One of the things I like best about Politics is that it's a current subject that requires you to be involved in active debate and understanding alternative arguments to one's view. Next year I'm planning to study Politics, Philosophy and Economics at university. This subject has enabled me to join in political discussions with anybody and given me the ability and confidence to analyse and criticise the actions of political institutions in the UK, Europe and the US.
Exam Board: Edexcel
Do you know which political party you will be voting for in the next election, and why? If so, how much do you know about the views of the OTHER political parties? How much do you know about who governs Britain or how our system differs from that of the US? Would you like to know more about current affairs, in Britain and other countries? If you are interested in questions such as these, then Politics is the subject for you.
Brief summary of content
Paper 1: UK Politics (33% of A Level)
The Politics of the UK involves studying democracy itself; how is this defined in the UK, how has people’s ability to get involved increased in the last century and what factors affect voting behaviour in the UK. We will also look at the different electoral systems at use in the UK, the history and ideology of the main political parties and the role and importance of pressure groups within the UK political system. Finally, there will be in-depth study of core political ideas including conservatism, socialism and liberalism.

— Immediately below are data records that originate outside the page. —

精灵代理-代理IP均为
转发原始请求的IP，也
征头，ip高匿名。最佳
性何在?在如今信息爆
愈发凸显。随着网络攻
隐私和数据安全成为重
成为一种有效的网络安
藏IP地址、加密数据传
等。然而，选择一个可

Paper 2: UK Government (33% of A Level)
This paper looks at the way the UK is governed and how party politics has developed and affects us today. Within the Government of the UK you will study the UK constitution and the implications of its uncodified nature. We will look at how Parliament is made up, and the various roles of its personnel, including how well it carries out its overarching roles of representation, legislation and scrutiny. We will then study the role of the PM and cabinet in detail and look at the judiciary, including how the judicial system is linked to the other branches of government. Finally, this paper includes a study of nationalism as a political concept.

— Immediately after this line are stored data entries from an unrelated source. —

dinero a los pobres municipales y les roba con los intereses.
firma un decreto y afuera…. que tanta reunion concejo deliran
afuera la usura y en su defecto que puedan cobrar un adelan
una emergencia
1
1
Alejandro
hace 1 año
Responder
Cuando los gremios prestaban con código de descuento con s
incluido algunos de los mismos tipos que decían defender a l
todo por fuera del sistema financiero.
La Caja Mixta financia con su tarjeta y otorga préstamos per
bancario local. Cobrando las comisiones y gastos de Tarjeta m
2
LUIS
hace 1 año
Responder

Paper 3: Comparative Politics: The USA (33% of A Level)
This paper offers a chance to study the US political system in depth and to compare this to the UK.
Topics here include: the US Constitution, the role of Congress, the President and the Supreme Court, US electoral processes such as the Electoral College to elect the President and how determinants of voting behaviour differ in the US to the UK. There will also be a close look at political parties, the role of pressure groups and case studies on the protection of civil rights within America.

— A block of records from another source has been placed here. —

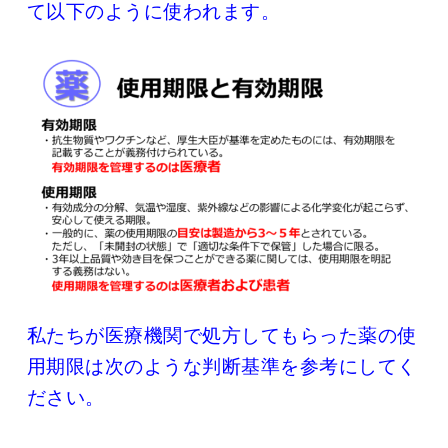
て以下のように使われます。
私たちが医療機関で処方してもらった薬の使
用期限は次のような判断基準を参考にしてく
ださい。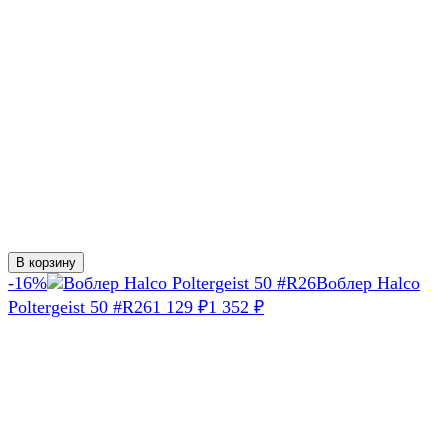
В корзину
-16%
Воблер Halco
Poltergeist 50 #R26
1 129
1 352
₽
₽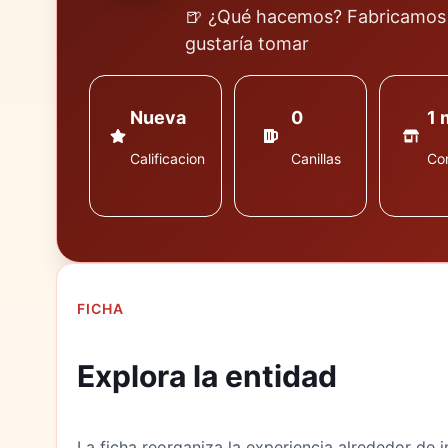
🍺 ¿Qué hacemos? Fabricamos 
gustaría tomar
Nueva
0
1 
Calificacion
Canillas
Co
FICHA
Explora la entidad
La ficha reorganiza la experiencia alrededor de i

Who should consider Politics?
Politics is a highly interesting and useful course for anyone wishing to be a well-informed citizen of the future. Politics combines well with any other subjects and is useful in a variety of careers, including law, the civil service, local government and journalism.
Politics students MUST have at least a grade 6 at GCSE English. A good memory for factual details is important, as is an ability to question ideas. Politics students also need to take part actively in discussion, which can often be lively on a Politics course!